Un relato inacabado (III,)

Trabajar. Eso sí que lo recuerdo. Cómo no recordarlo. Me he pasado toda la vida trabajando.

Primero el parvulario, después la escuela, más tarde el ser aprendiz de carpintero, luego la guerra...; la maldita guerra que saca a todos de su sitio. Te arrancan de repente de tu mundo, sin ni siquiera preguntarte, y te arrojan a un sitio desconocido, rodeado de desconocidos que te dicen ser tus amigos y con los que disparas contra otros desconocidos que te han enseñado a odiar sin conocerlos. A veces somos tan... absurdos. Allí perdí muchos amigos. Pero lo peor eran todos esos cadáveres esparcidos por el suelo. Chicos que nadie se preocupaba de mirar.
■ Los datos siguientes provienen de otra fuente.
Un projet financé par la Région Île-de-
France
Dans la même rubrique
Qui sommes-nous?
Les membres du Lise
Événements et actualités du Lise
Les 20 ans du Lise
Seguramente alguien escribiría a sus familias diciendo que habían dado su vida por su país; pero es mentira. Siempre es mentira. Nadie da su vida por su país; es el país el que te mata: te manda a un lugar que ni siquiera te pertenece, te pone un fusil en la mano y alguien que te indica lo que debes hacer y hacia dónde debes disparar: eso es todo. Gracias al cielo no tenía hijos aún. Ni siquiera estaba casado; pero era joven, muy joven. Y mi país me robó ese tiempo que era mío para luchar por algo de lo que no era consciente. "La paz nacional", decían. Y la paz nacional era hacer la guerra. Enviar a los jóvenes al frente para que murieran defendiendo algo que tenían antes de que algún politicucho decidiera que había demasiados excedentes de munición en los arsenales.
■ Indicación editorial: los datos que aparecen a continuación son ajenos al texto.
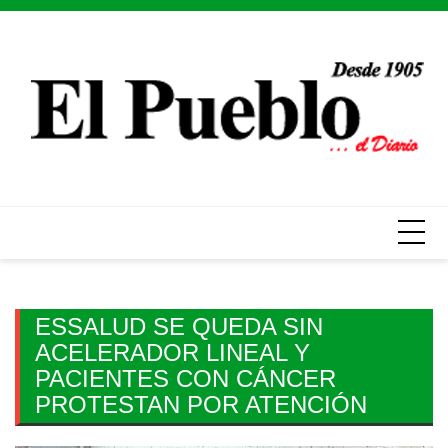
Skip
to
content
ESSALUD SE QUEDA SIN
ACELERADOR LINEAL Y
PACIENTES CON CÁNCER
PROTESTAN POR ATENCIÓN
Siempre es lo mismo. Y deciden parar la guerra cuando el número de muertos les parece lo suficientemente amplio como para no dejarles dormir toda la noche de un tirón. Y se sientan en una mesa, rodeados de agua y pasteles, y firman un documento que han tenido guardado durante meses, y mandan volver a las tropas. Pero las tropas cuando vuelven van dejando ese reguero de desesperanza y frustración que siembra la guerra por allí por donde pasa con sus pies de plomo, aplastando todo lo que pisa. Y las madres descubren que en el lugar de su hijo viaja una carta, alguien con rostro consternado y un catafalco adornado con la bandera del país. Y no hay más: un funeral militar..., y no hay más. El país les ha robado un hijo; el hijo que dieron a luz con dolor y sufrimiento; el hijo que han criado durante años para que fuera un hombre de provecho; el hijo que sirvió a su país regando con su sangre un campo, quizás el del enemigo. Maldita guerra y malditos políticos... Si se dedicaran a arreglar los problemas de la gente de la calle; si gobernaran desde un callejón en lugar de hacerlo desde un sillón acolchado y una gran mansión llena de guardaespaldas y servicio... Pero todos son lo mismo: unos vividores.